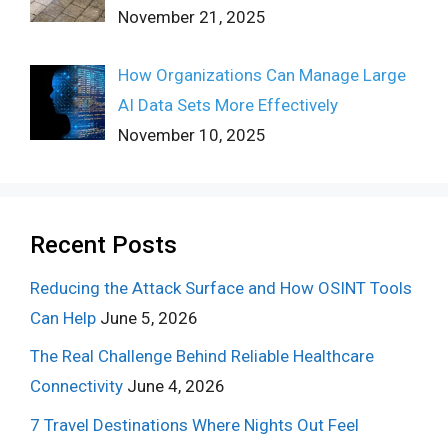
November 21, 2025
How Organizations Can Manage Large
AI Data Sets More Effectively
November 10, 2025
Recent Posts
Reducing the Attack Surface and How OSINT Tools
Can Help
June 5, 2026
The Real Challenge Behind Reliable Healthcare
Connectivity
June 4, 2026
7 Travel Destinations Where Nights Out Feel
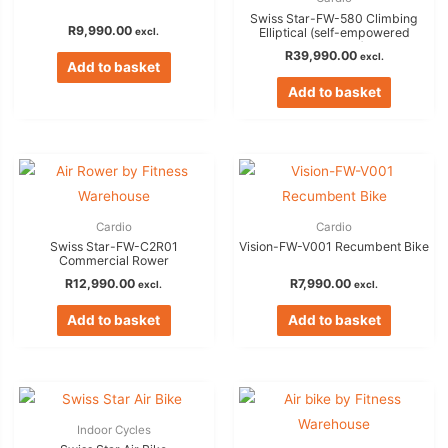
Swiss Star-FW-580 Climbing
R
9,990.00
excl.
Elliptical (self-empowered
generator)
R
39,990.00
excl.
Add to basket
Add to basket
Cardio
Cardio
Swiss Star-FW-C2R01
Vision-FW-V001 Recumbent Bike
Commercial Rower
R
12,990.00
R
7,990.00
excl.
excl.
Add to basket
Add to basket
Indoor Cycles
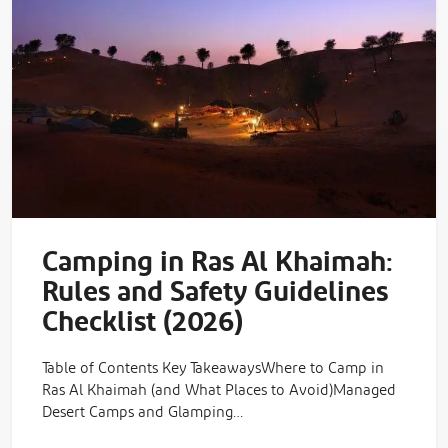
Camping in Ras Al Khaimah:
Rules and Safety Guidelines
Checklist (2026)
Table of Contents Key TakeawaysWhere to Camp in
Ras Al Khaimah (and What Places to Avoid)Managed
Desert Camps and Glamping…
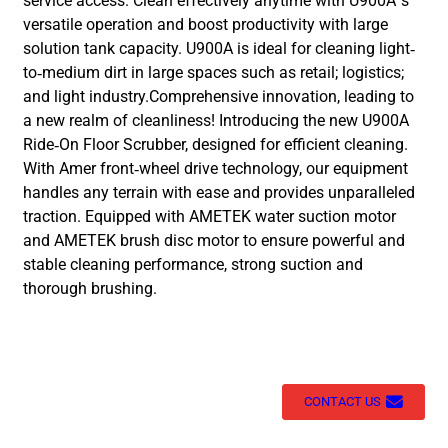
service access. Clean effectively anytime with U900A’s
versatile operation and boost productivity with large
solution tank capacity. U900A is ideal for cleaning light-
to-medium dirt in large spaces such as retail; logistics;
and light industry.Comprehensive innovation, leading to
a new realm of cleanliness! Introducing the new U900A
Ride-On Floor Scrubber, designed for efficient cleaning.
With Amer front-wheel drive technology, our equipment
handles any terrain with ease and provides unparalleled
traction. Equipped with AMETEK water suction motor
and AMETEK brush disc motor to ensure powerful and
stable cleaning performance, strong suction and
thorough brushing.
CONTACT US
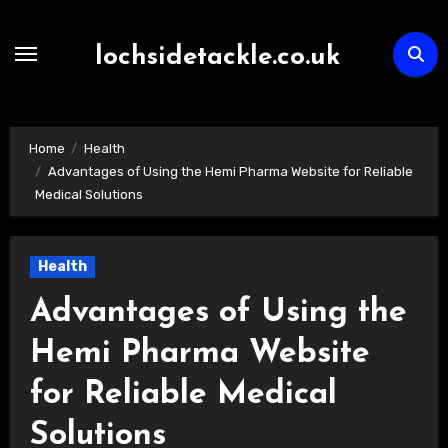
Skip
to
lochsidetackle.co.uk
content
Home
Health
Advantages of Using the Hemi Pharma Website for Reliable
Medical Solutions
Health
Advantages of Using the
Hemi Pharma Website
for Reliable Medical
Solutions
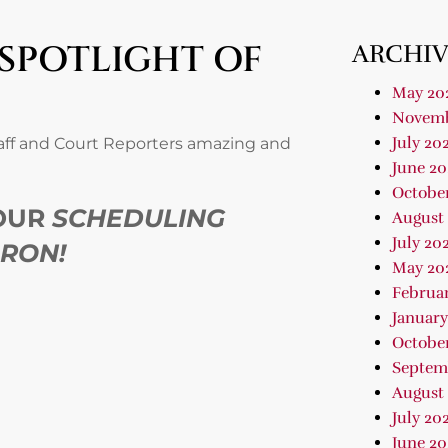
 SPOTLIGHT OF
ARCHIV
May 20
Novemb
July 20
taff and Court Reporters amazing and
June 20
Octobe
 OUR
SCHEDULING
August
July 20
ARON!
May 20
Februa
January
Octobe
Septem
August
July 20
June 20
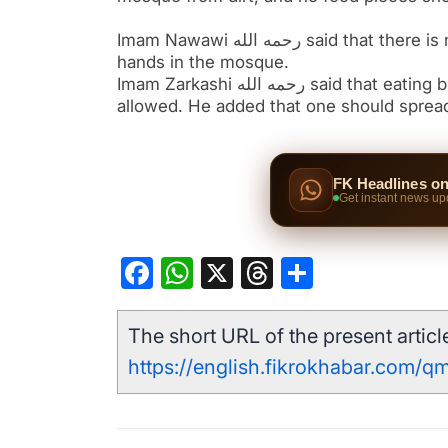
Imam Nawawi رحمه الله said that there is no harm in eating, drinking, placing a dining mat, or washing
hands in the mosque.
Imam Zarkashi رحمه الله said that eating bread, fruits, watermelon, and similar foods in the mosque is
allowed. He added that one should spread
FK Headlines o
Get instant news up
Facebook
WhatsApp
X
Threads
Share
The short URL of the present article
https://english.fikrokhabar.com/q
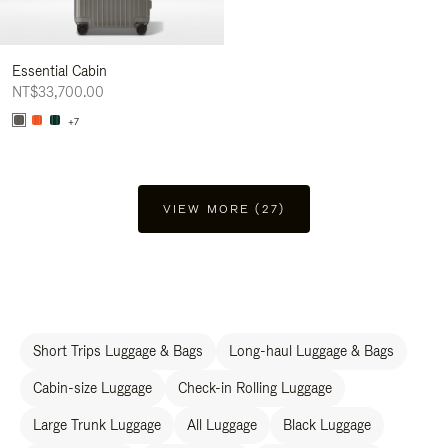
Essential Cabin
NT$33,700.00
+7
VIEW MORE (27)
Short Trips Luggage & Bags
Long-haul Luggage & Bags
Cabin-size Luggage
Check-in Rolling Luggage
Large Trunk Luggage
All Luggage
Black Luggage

^^^^^^^^^^^^^^^^

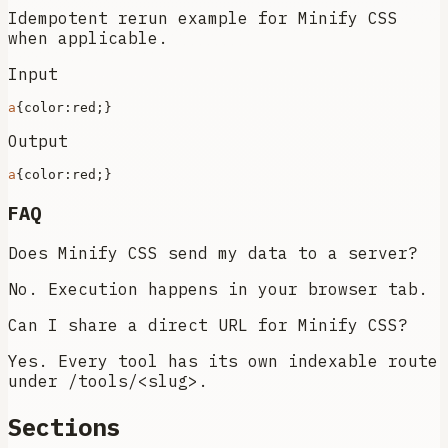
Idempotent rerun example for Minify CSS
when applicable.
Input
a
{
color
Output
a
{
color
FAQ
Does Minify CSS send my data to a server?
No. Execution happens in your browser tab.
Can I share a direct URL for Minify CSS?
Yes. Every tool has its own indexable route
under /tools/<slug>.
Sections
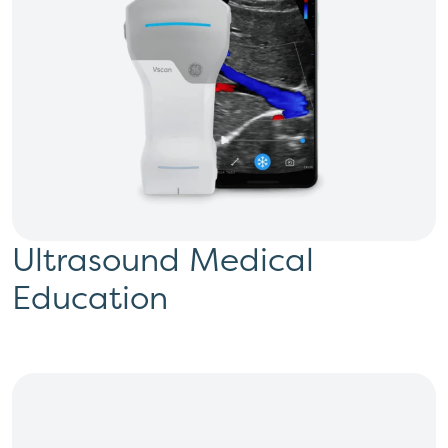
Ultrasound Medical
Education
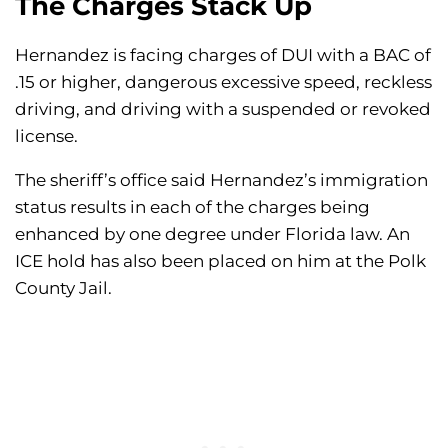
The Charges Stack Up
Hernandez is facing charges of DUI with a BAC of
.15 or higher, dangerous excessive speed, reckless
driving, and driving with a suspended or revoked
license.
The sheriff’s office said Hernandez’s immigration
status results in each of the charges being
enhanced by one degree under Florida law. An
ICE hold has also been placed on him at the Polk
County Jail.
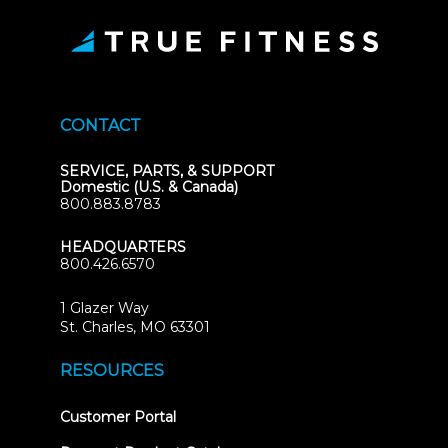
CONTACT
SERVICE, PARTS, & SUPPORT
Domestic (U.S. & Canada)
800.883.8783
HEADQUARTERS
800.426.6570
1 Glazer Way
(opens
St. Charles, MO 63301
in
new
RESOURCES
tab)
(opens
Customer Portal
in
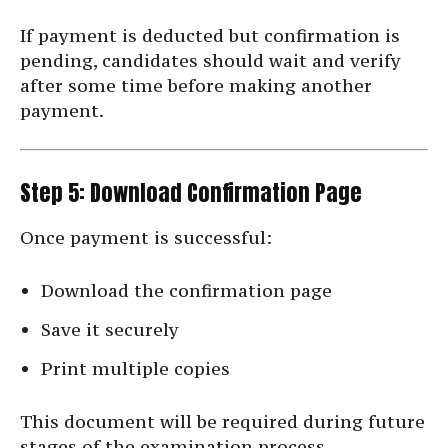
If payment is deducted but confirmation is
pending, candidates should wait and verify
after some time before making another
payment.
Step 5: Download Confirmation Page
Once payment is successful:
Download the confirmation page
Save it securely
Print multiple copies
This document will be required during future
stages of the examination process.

^^^^^^^^^^^^^^^^

» TASK ITEM
Only the lines starting at the one that includes "Reducing the Attack" and ending at the one that includes "Indoor Cycles" should be retyped, exactly, from the records above; no pictures.

» SOLUTION FOR THIS EXERCISE
Reducing the Attack Surface and How OSINT Tools
Can Help
June 5, 2026
The Real Challenge Behind Reliable Healthcare
Connectivity
June 4, 2026
7 Travel Destinations Where Nights Out Feel
Swiss Star-FW-580 Climbing
R
9,990.00
excl.
Elliptical (self-empowered
generator)
R
39,990.00
excl.
Add to basket
Add to basket
Cardio
Cardio
Swiss Star-FW-C2R01
Vision-FW-V001 Recumbent Bike
Commercial Rower
R
12,990.00
R
7,990.00
excl.
excl.
Add to basket
Add to basket
Indoor Cycles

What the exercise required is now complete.